Population (2010 Census)
- • Total: 102
- • Estimate (2021): 153 (+50%)
- • Density: 0.189/km^{2} (0.491/sq mi)

Municipal status
- • Urban okrug: Yuzhno-Kurilsky Urban Okrug
- Time zone: UTC+11 (MSK+8 )
- Postal code: 694502
- Dialing code: +7 42455
- OKTMO ID: 64756000131

= Golovnino =

Village on Kunashir of the Kuril Islands

Golovnino (Головнино) is a village on the southern tip of Kunashir, the southernmost island in the Kuril Island chain. Administratively, it is classified as a rural locality (a selo) and is part of Yuzhno-Kurilsky District, one of the seventeen districts of Russia's Sakhalin Oblast.

During Japanese rule it was known as Tomari (泊村, Tomari-mura) and was the administrative seat of Kunashiri District. Following Japan's defeat in World War II, the Soviet Union occupied the Kuril Islands and expelled the Japanese population. Japan still claims sovereignty over the village and the rest of Kunashir as part of Nemuro Subprefecture of Hokkaido.

== Etymology ==
The village was originally named Tomari, meaning "bay" in the language of the indigenous Ainu people. On 15 October 1947, following the Soviets' occupation of the Kuril Islands, the Presidium of the Supreme Soviet of the Russian SFSR renamed the village Golovnino in honour of Russian vice admiral Vasily Golovnin. Golovnin was an explorer of the Russian Far East who had been captured and held captive by the Japanese from June 1811 to October 1813 after he landed on Kunashir, in what became known as the Golovnin Incident.

== Administration ==
Golovnino has been part of Yuzhno-Kurilsky District in Sakhalin Oblast since June 2006. The Golovninskiy Rural Council is the governing body of a dozen settlements in southern Kunashir, with Golovnino as the principal settlement.

Japan does not recognize Russian sovereignty over Kunashir and claims Golovnino as the village of Tomari, in Kunashiri District, Nemuro Subprefecture, Hokkaido. The claimed boundaries of Tomari encompass the southern half of Kunashir and include the much larger settlement of Yuzhno-Kurilsk, previously a smaller Japanese village named (古釜布, Furukamappu).

== Demographics ==
In 1945, before the Soviets expelled the Japanese population, Tomari had 4,864 residents living in 894 households.

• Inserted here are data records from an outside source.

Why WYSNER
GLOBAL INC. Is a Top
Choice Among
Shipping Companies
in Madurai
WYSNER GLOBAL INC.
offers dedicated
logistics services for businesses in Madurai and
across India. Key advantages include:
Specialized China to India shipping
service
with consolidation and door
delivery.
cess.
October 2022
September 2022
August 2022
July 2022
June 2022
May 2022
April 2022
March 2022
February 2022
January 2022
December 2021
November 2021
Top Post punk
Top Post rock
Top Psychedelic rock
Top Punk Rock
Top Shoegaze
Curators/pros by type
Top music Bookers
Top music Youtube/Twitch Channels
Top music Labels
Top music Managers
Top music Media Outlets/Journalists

The 2010 Russian census recorded a population of 102 in Golovnino. This figure rose to 153 in 2021. The Russian government has given abandoned houses and land to citizens willing to move to Golovnino on a permanent or semi-permanent basis.

== Economy ==
Golovnino is primarily a fishing village, with the waters surrounding it attracting pearl hunters as well. A state-owned farm named Dalniy (the Russian name for Dalian, China) operated near Golovnino. In 1956 the farm had 235 hectares of arable land; this grew to 415 hectares by 1990. The farm was destroyed beyond repair by the 1994 Kuril Islands earthquake.

== Transportation ==
Golovnino is connected to Yuzhno-Kurilsk by a 62-kilometre unpaved road.